Leanne Ponder died peacefully at home in East Montpelier, Vt., on Christmas Eve at 1:45 p.m., after a long illness. She was surrounded by family and friends and received loving care.
She tackled her difficult final years with the same strength, discipline, skill and attention to essentials as she brought to being a poet, spoken word artist, Celtic harper, friend and wife.
Her poetry was published both in small journals and in large-circulation magazines as diverse as Esquire and Cricket. A few years ago, she brought out a book of her poems, Tonight Not Even My Skin. She helped many hundreds of children write strong poetry as an artist-in-residence in schools across Vermont. She spent many years performing around the state in the character of a 1850s backwoods peddler, first through the Shelburne Museum, then through the Vermont Humanities Council.
She had a 30-year loving and productive artistic partnership with her husband, Tim Jennings; their duo storytelling performances with Celtic music were widely recognized as being among the best of their kind; their spoken word albums received multiple awards.
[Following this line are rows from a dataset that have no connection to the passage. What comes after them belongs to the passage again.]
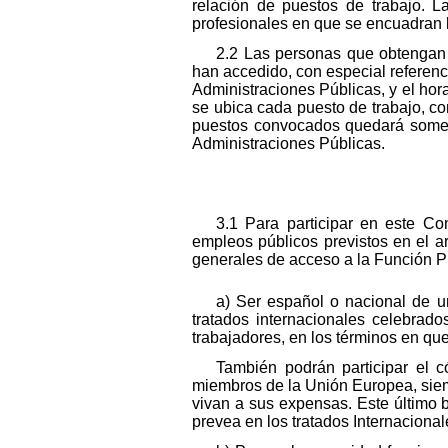
relación de puestos de trabajo. 
profesionales en que se encuadran l
2.2 Las personas que obtengan l
han accedido, con especial referenci
Administraciones Públicas, y el hora
se ubica cada puesto de trabajo, co
puestos convocados quedará someti
Administraciones Públicas.
3.1 Para participar en este Co
empleos públicos previstos en el a
generales de acceso a la Función Púb
a) Ser español o nacional de u
tratados internacionales celebrado
trabajadores, en los términos en que
También podrán participar el 
miembros de la Unión Europea, sie
vivan a sus expensas. Este último 
prevea en los tratados Internaciona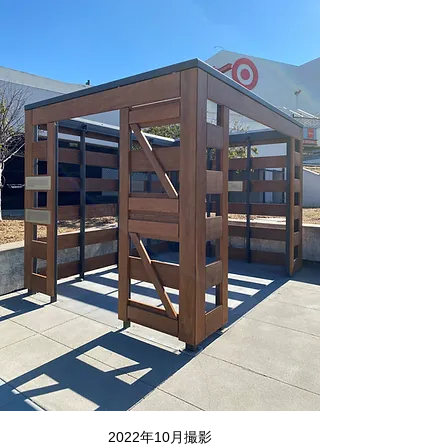
2022年10月撮影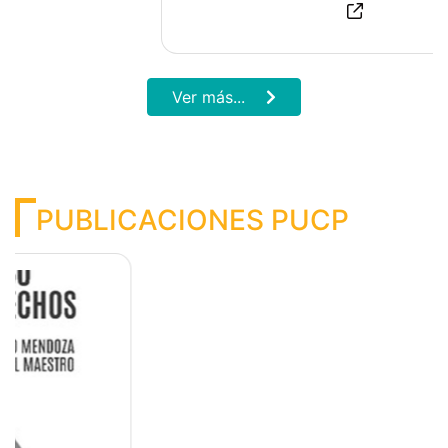
Ver más...
TESIS EN MATERIA
REGISTRAL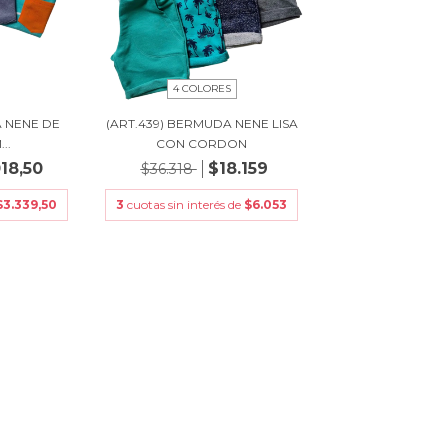
4 COLORES
A NENE DE
(ART.439) BERMUDA NENE LISA
..
CON CORDON
018,50
$18.159
$36.318
$3.339,50
3
cuotas sin interés de
$6.053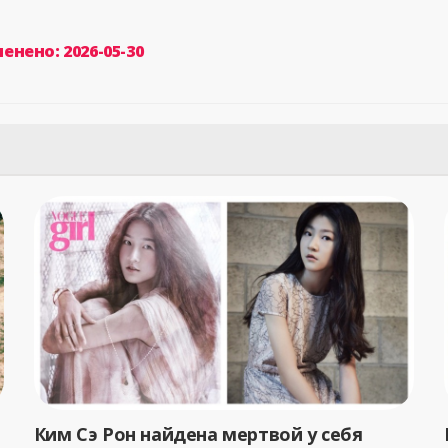
енено: 2026-05-30
Ким Сэ Рон найдена мертвой у себя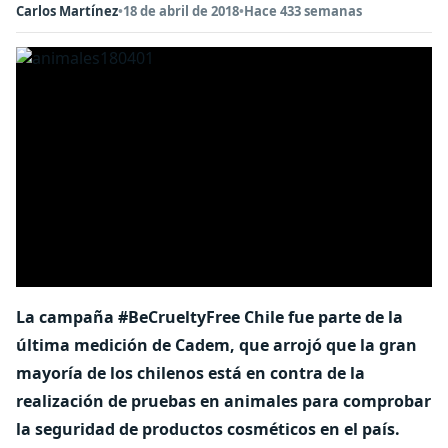
Carlos Martínez
•
18 de abril de 2018
•
Hace 433 semanas
La campaña #BeCrueltyFree Chile fue parte de la
última medición de Cadem, que arrojó que la gran
mayoría de los chilenos está en contra de la
realización de pruebas en animales para comprobar
la seguridad de productos cosméticos en el país.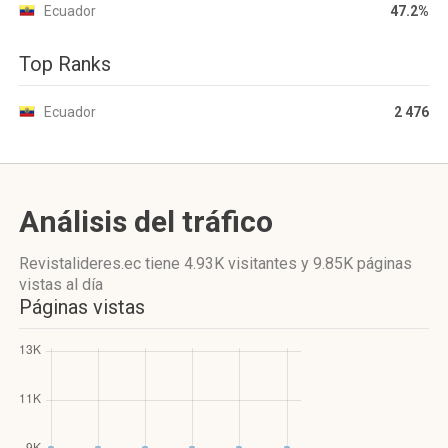
Ecuador
47.2%
Top Ranks
Ecuador
2 476
Análisis del tráfico
Revistalideres.ec
tiene 4.93K visitantes
y
9.85K páginas
vistas
al día
Páginas vistas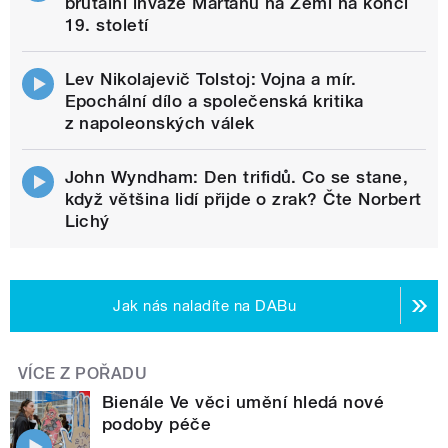
brutální invaze Marťanů na Zemi na konci
19. století
Lev Nikolajevič Tolstoj: Vojna a mír.
Epochální dílo a společenská kritika
z napoleonských válek
John Wyndham: Den trifidů. Co se stane,
když většina lidí přijde o zrak? Čte Norbert
Lichý
Jak nás naladíte na DABu
VÍCE Z POŘADU
Bienále Ve věci umění hledá nové
podoby péče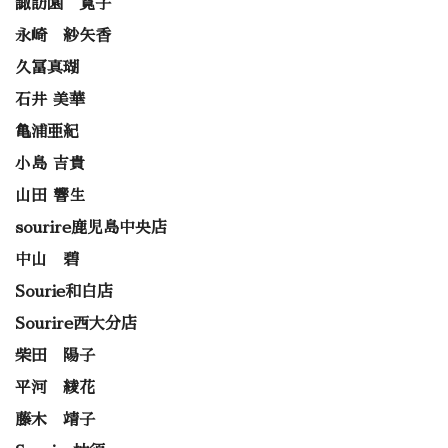
諏訪園 寛子
永崎 紗矢香
久冨真瑚
石井 美華
亀浦亜紀
小島 吉貴
山田 響生
sourire鹿児島中央店
中山 碧
Sourie和白店
Sourire西大分店
柴田 陽子
平河 綾花
藤木 靖子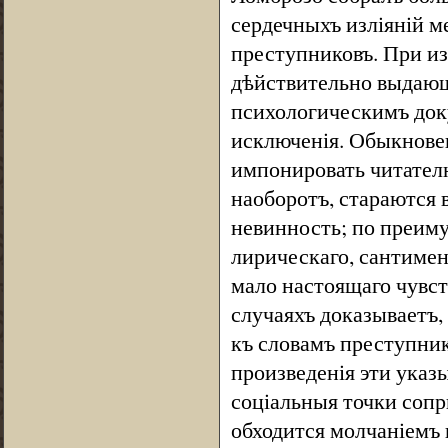
сердечныхъ изліяній м
преступниковъ. При из
дѣйствительно выдающ
психологическимъ док
исключенія. Обыкновен
импонировать читателю
наоборотъ, стараются 
невинность; по преим
лирическаго, сантимен
мало настоящаго чувст
случаяхъ доказываетъ,
къ словамъ преступник
произведенія эти указ
соціальныя точки сопр
обходится молчаніемъ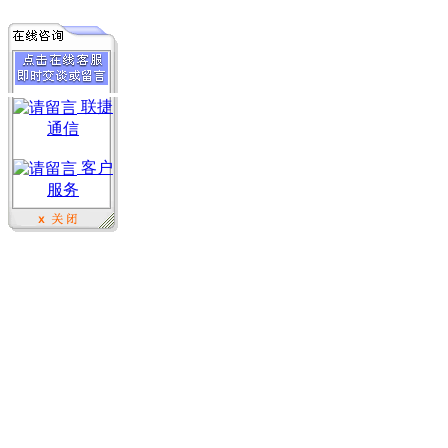
联捷
通信
客户
服务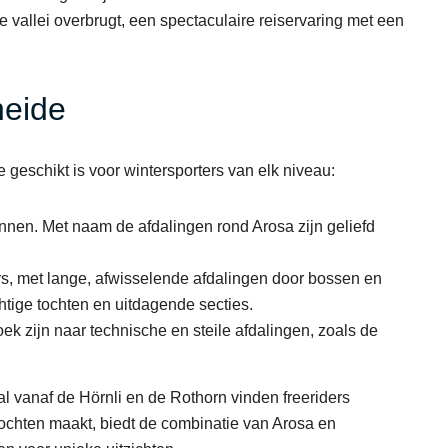
vallei overbrugt, een spectaculaire reiservaring met een
heide
 geschikt is voor wintersporters van elk niveau:
nnen. Met naam de afdalingen rond Arosa zijn geliefd
s, met lange, afwisselende afdalingen door bossen en
htige tochten en uitdagende secties.
oek zijn naar technische en steile afdalingen, zoals de
al vanaf de Hörnli en de Rothorn vinden freeriders
tochten maakt, biedt de combinatie van Arosa en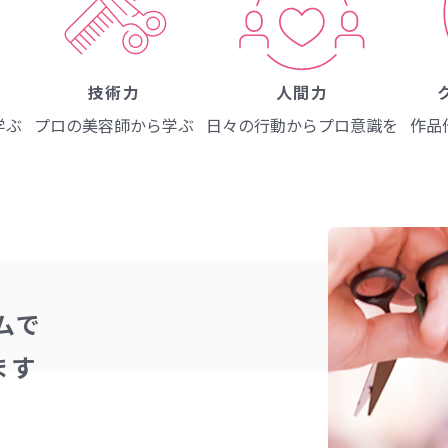
技術力
人間力
学ぶ
プロの美容師
から学ぶ
日々の行動から
プロ意識を
作品
ムで
ます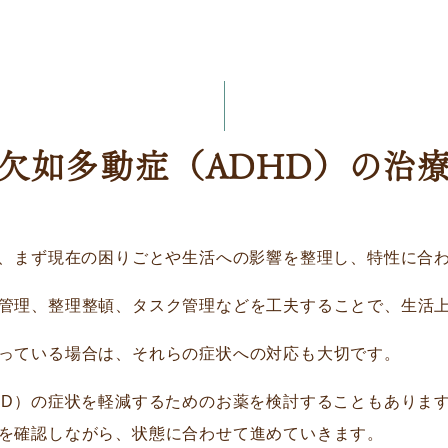
欠如多動症（ADHD）の治
は、まず現在の困りごとや生活への影響を整理し、特性に合
管理、整理整頓、タスク管理などを工夫することで、生活
っている場合は、それらの症状への対応も大切です。
HD）の症状を軽減するためのお薬を検討することもありま
を確認しながら、状態に合わせて進めていきます。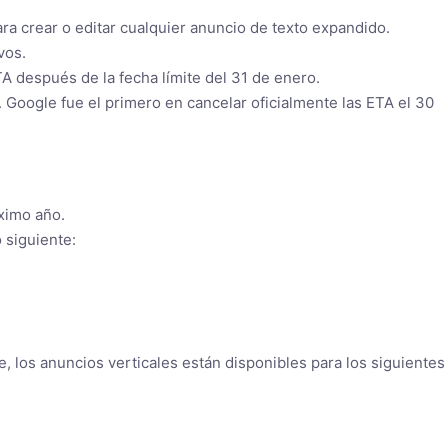
ara crear o editar cualquier anuncio de texto expandido.
vos.
A después de la fecha límite del 31 de enero.
Google fue el primero en cancelar oficialmente las ETA el 30
óximo año.
 siguiente:
 los anuncios verticales están disponibles para los siguientes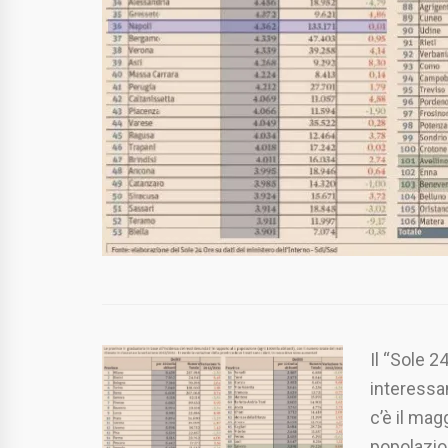
Il “Sole 2
interessan
c’è il mag
popolazion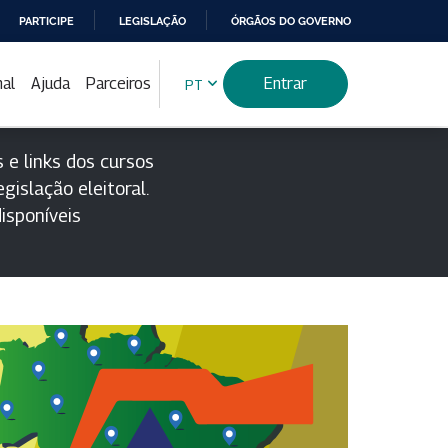
PARTICIPE
LEGISLAÇÃO
ÓRGÃOS DO GOVERNO
nal
Ajuda
Parceiros
Entrar
PT
 e links dos cursos
gislação eleitoral.
isponíveis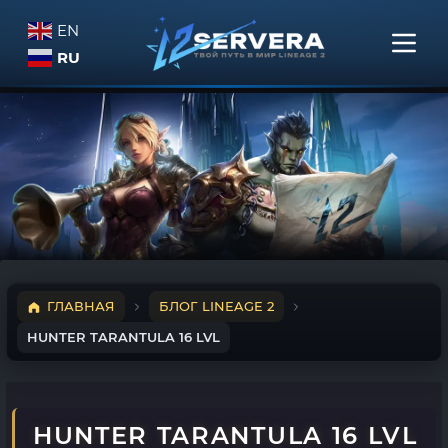
EN
RU
ГЛАВНАЯ
БЛОГ LINEAGE 2
HUNTER TARANTULA 16 LVL
HUNTER TARANTULA 16 LVL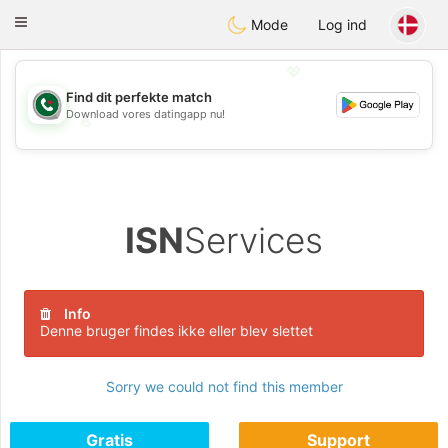
Weshrak
Toggle
Mode
Log ind
navigation
💖
Find dit perfekte match
Download vores datingapp nu!
💖
💕
💕
ISN
Services
Info
Denne bruger findes ikke eller blev slettet
Sorry we could not find this member
Gratis
Support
A self-taught Irish harper, she released two instrumental music albums, The Water Kelpie and Sheefra, that were acquired by the Irish Traditional Music Archive in Dublin.
She is survived by her husband, a brother, a sister-in-law and brother-in-law, and many nieces and nephews scattered around the globe. There will be a very small memorial service at home and a joyful celebration of life in mid-July 2022.
This article appears in Winter Reading Issue 2021.


Tim, my sympathies in this sad time.
Leanne was a wonderful woman, and we’ll all miss her.
You will miss her most, I know. It will be hard, but your friends are here for you.
Her poetry, her spirit, her voice and her harp will resound through these hills forever.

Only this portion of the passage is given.